1. 「意見の相違」を「人格の否定」から切り離す
日本では、反対意見を言うことが「人間関係を壊すこと」に直結しがちです。しかし、ローコンテクストな現場では違います。「コードへの指摘」は、ただの「デバッグ」です。
僕は意識的に主語を「I(私)」や「You(あなた)」から、**「The Code(コード)」や「The Data(データ)」**に変えました。
- × 「君の書き方はおかしい」
- ○ 「このコードは規約4.2に抵触している」
- × 「僕はこう思う」
- ○ 「プロファイラの結果はこのボトルネックを示している」
2. 「マニュアル」を最強の盾にする
海外の多国籍チームには、共通の「空気」なんて存在しません。あるのは、合意された「ドキュメント」だけです。僕は、PR(Pull Request)のレビューでも会議でも、必ず公式ドキュメントや規約を引用するようにしました。
「なんとなく良さそう」を捨て、Microsoft Learnのリンクを貼り付ける。これこそが、日本人エンジニアが得意とする「真面目さ」を、海外でのリスペクトに変える最強の武器になります。
3. 「阿吽の呼吸」を捨て、過剰に言語化する
ハイコンテクストな文化圏にいると、僕たちはつい文脈を省略してしまいます。しかし、背景も文化も異なる同僚にそれは通用しません。

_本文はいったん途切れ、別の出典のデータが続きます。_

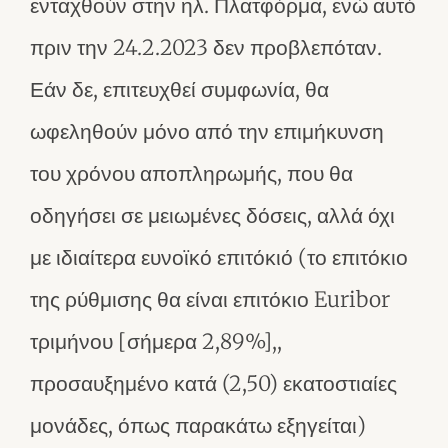
ενταχθούν στην ηλ. Πλατφόρμα, ενώ αυτό
πριν την 24.2.2023 δεν προβλεπόταν.
Εάν δε, επιτευχθεί συμφωνία, θα
ωφεληθούν μόνο από την επιμήκυνση
του χρόνου αποπληρωμής, που θα
οδηγήσει σε μειωμένες δόσεις, αλλά όχι
με ιδιαίτερα ευνοϊκό επιτόκιό (το επιτόκιο
της ρύθμισης θα είναι επιτόκιο Euribor
τριμήνου [σήμερα 2,89%],,
προσαυξημένο κατά (2,50) εκατοστιαίες
μονάδες, όπως παρακάτω εξηγείται)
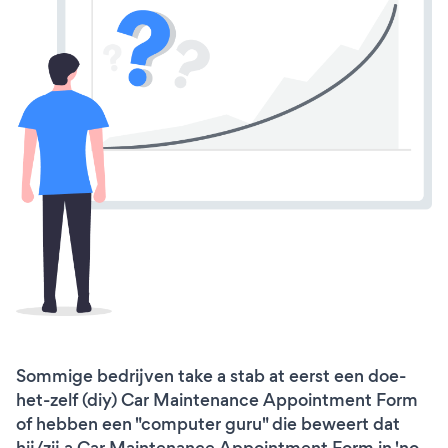
Sommige bedrijven take a stab at eerst een doe-
het-zelf (diy) Car Maintenance Appointment Form
of hebben een "computer guru" die beweert dat
hij/zij a Car Maintenance Appointment Form in 'no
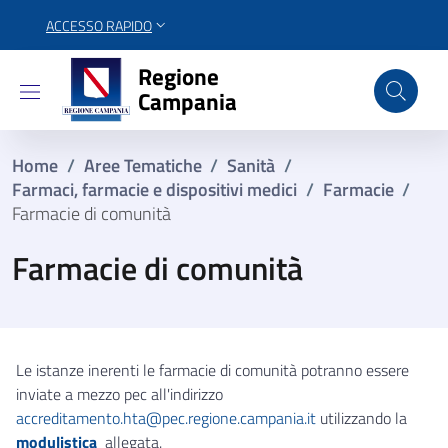
ACCESSO RAPIDO
Regione Campania
Regione
Campania
Home
/
Aree Tematiche
/
Sanità
/
Farmaci, farmacie e dispositivi medici
/
Farmacie
/
Farmacie di comunità
Farmacie di comunità
Le istanze inerenti le farmacie di comunità potranno essere
inviate a mezzo pec all'indirizzo
accreditamento.hta@pec.regione.campania.it
utilizzando la
modulistica
allegata.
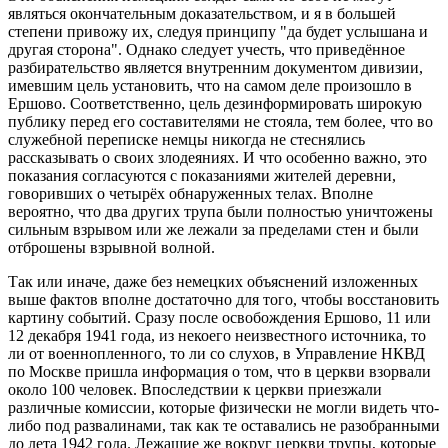
являться окончательным доказательством, и я в большей
степени привожу их, следуя принципу "да будет услышана и
другая сторона". Однако следует учесть, что приведённое
разбирательство является внутренним документом дивизии,
имевшим цель установить, что на самом деле произошло в
Ершово. Соответственно, цель дезинформировать широкую
публику перед его составителями не стояла, тем более, что во
служебной переписке немцы никогда не стеснялись
рассказывать о своих злодеяниях. И что особенно важно, это
показания согласуются с показаниями жителей деревни,
говоривших о четырёх обнаруженных телах. Вполне
вероятно, что два других трупа были полностью уничтожены
сильным взрывом или же лежали за пределами стен и были
отброшены взрывной волной.
Так или иначе, даже без немецких объяснений изложенных
выше фактов вполне достаточно для того, чтобы восстановить
картину событий. Сразу после освобождения Ершово, 11 или
12 декабря 1941 года, из некоего неизвестного источника, то
ли от военнопленного, то ли со слухов, в Управление НКВД
по Москве пришла информация о том, что в церкви взорвали
около 100 человек. Впоследствии к церкви приезжали
различные комиссии, которые физически не могли видеть что-
либо под развалинами, так как те оставались не разобранными
до лета 1942 года. Лежащие же вокруг церкви трупы, которые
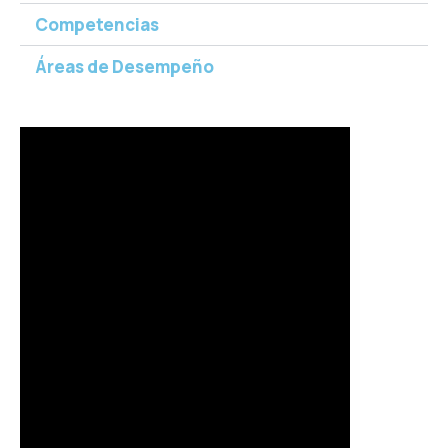
Competencias
Áreas de Desempeño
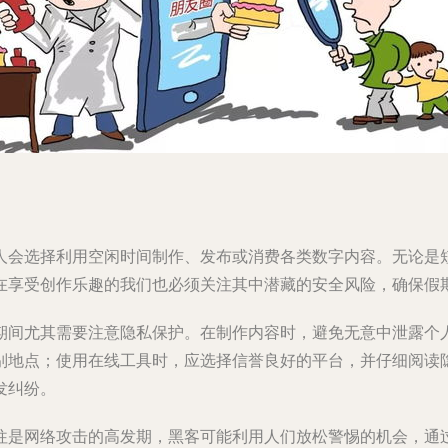
人会选择利用空闲时间制作、发布或消费各类数字内容。无论是
在享受创作乐趣的我们也必须关注其中潜藏的安全风险，确保假
期间尤其需要注意隐私保护。在制作内容时，避免无意中泄露个
别地点；使用在线工具时，应选择信誉良好的平台，并仔细阅读
发纠纷。
往是网络攻击的高发期，黑客可能利用人们放松警惕的机会，通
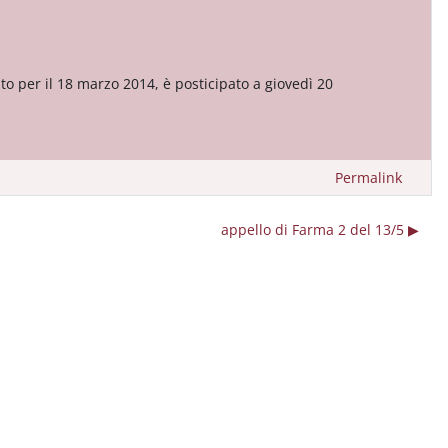
sto per il 18 marzo 2014, è posticipato a giovedì 20
Permalink
appello di Farma 2 del 13/5 ▶︎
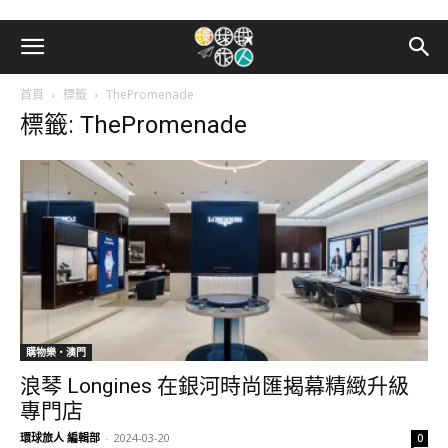
首頁
標籤
ThePromenade
標籤: ThePromenade
購物樂‧澳門
浪琴 Longines 在銀河時尚匯揭幕精緻升級
專門店
環球旅人 編輯部
-
2024-03-20
0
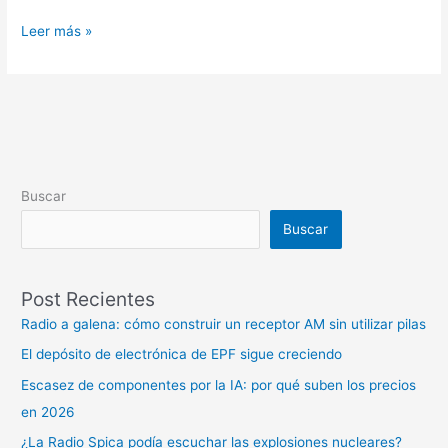
Leer más »
Buscar
Buscar
Post Recientes
Radio a galena: cómo construir un receptor AM sin utilizar pilas
El depósito de electrónica de EPF sigue creciendo
Escasez de componentes por la IA: por qué suben los precios
en 2026
¿La Radio Spica podía escuchar las explosiones nucleares?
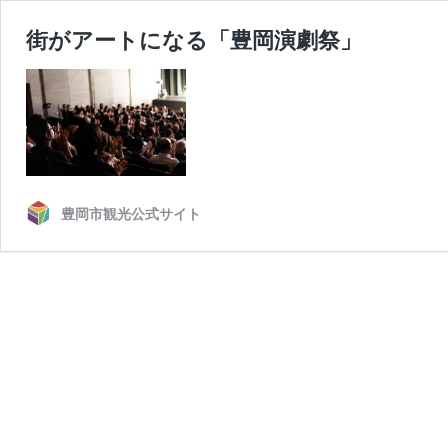
街がアートになる「豊岡演劇祭」
豊岡市観光公式サイト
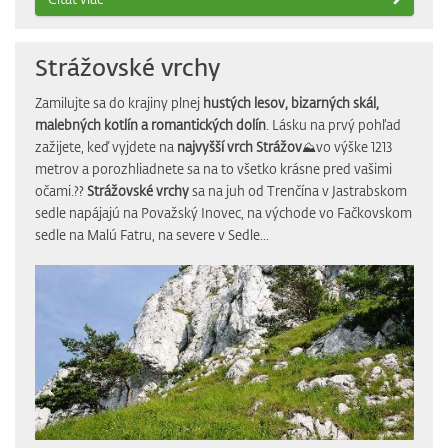
Strážovské vrchy
Zamilujte sa do krajiny plnej
hustých lesov, bizarných skál,
malebných kotlín a romantických dolín
. Lásku na prvý pohľad
zažijete, keď vyjdete na
najvyšší vrch Strážov
⛰️vo výške 1213
metrov a porozhliadnete sa na to všetko krásne pred vašimi
očami.??
Strážovské vrchy
sa na juh od Trenčína v Jastrabskom
sedle napájajú na Považský Inovec, na východe vo Fačkovskom
sedle na Malú Fatru, na severe v Sedle...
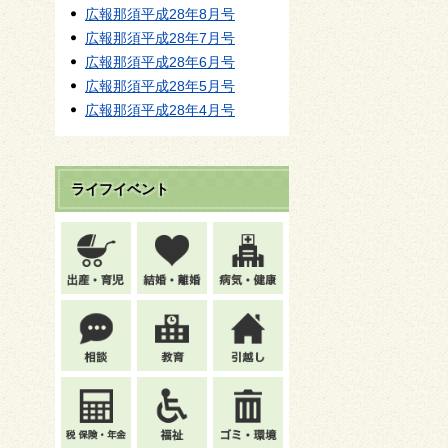
広報那須平成28年8月号
広報那須平成28年7月号
広報那須平成28年6月号
広報那須平成28年5月号
広報那須平成28年4月号
ライフイベント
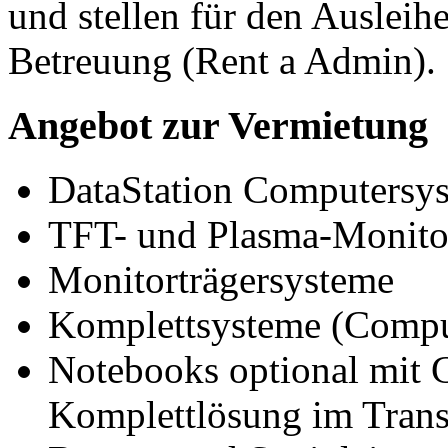
und stellen für den Ausleih
Betreuung (Rent a Admin).
Angebot zur Vermietung
DataStation Computersy
TFT- und Plasma-Monito
Monitorträgersysteme
Komplettsysteme (Comput
Notebooks optional mit G
Komplettlösung im Trans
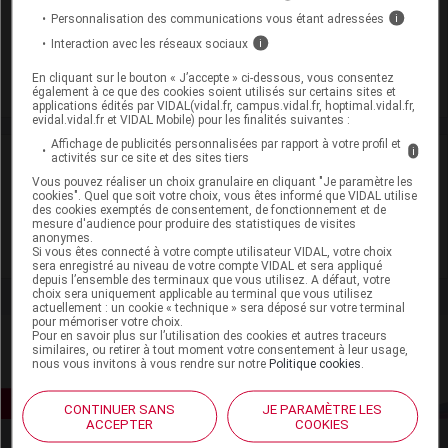
Modalités de conservation : Avant ouverture : durant 36 mois
Personnalisation des communications vous étant adressées
i
(Conserver à l'abri de la chaleur, Tenir loin de toute flamme)
Interaction avec les réseaux sociaux
i
Commercialisé
En cliquant sur le bouton « J’accepte » ci-dessous, vous consentez
également à ce que des cookies soient utilisés sur certains sites et
applications édités par VIDAL(vidal.fr, campus.vidal.fr, hoptimal.vidal.fr,
evidal.vidal.fr et VIDAL Mobile) pour les finalités suivantes :
Affichage de publicités personnalisées par rapport à votre profil et
i
Laboratoire
activités sur ce site et des sites tiers
Vous pouvez réaliser un choix granulaire en cliquant "Je paramètre les
cookies". Quel que soit votre choix, vous êtes informé que VIDAL utilise
Eurodep Pharma
des cookies exemptés de consentement, de fonctionnement et de
mesure d'audience pour produire des statistiques de visites
anonymes.
Voir la fiche laboratoire
Si vous êtes connecté à votre compte utilisateur VIDAL, votre choix
sera enregistré au niveau de votre compte VIDAL et sera appliqué
depuis l’ensemble des terminaux que vous utilisez. A défaut, votre
choix sera uniquement applicable au terminal que vous utilisez
actuellement : un cookie « technique » sera déposé sur votre terminal
pour mémoriser votre choix.
Pour en savoir plus sur l’utilisation des cookies et autres traceurs
similaires, ou retirer à tout moment votre consentement à leur usage,
nous vous invitons à vous rendre sur notre
Politique cookies
.
CONTINUER SANS
JE PARAMÈTRE LES
ACCEPTER
COOKIES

「AをBに直しました。理由はCのリスクを避けるためで、これは先週の会議での決定事項に基づいています」
ここまで書くのは日本では「しつこい」と思われるかもしれませんが、海外ではこれが「透明性」であり「誠実さ」です。沈黙は「同意」ではなく、単なる「情報の欠如」として扱われるのです。
結びに:ハイブリッドな「グローバル・エンジニア」へ
あれから数年。今でも僕はルーカスやハンスと同じチームで働いています。ルーカスのコードに問題があれば、僕は今なら迷わずその場で指摘します。あの時の「嘘の調和」よりも、今の「健全な衝突」の方が、よっぽどチームの絆は強いと断言できます。
一方で、僕は日本人としての「ハイコンテクスト」な感性を完全に捨てたわけではありません。チームメンバーが落ち込んでいる時、その「空気」を察してそっとサポートに回る。それは、ローコンテクストな彼らには真似できない、僕だけの付加価値になっています。
技術的な議論では徹底的に「ロー(論理)」で攻め、人間関係の機微では「ハイ(共感)」に振る舞う。
このスイッチの切り替えができるようになった時、僕は初めて海外でエンジニアとして一本立ちできた気がしました。もし、あなたがこれから海外に出ようとしているなら、どうか一回だけ「空気を読む」のをオフにしてみてください。そのヒビが入った鏡の向こう側には、本当の信頼関係が待っています。
僕たちは、調和を守るためにエンジニアになったんじゃない。最高にクールで、安定したシステムを作るためにここにいる。その原点に立ち返った時、あなたのエンジニア人生はもっと自由で、もっと面白いものになるはずです。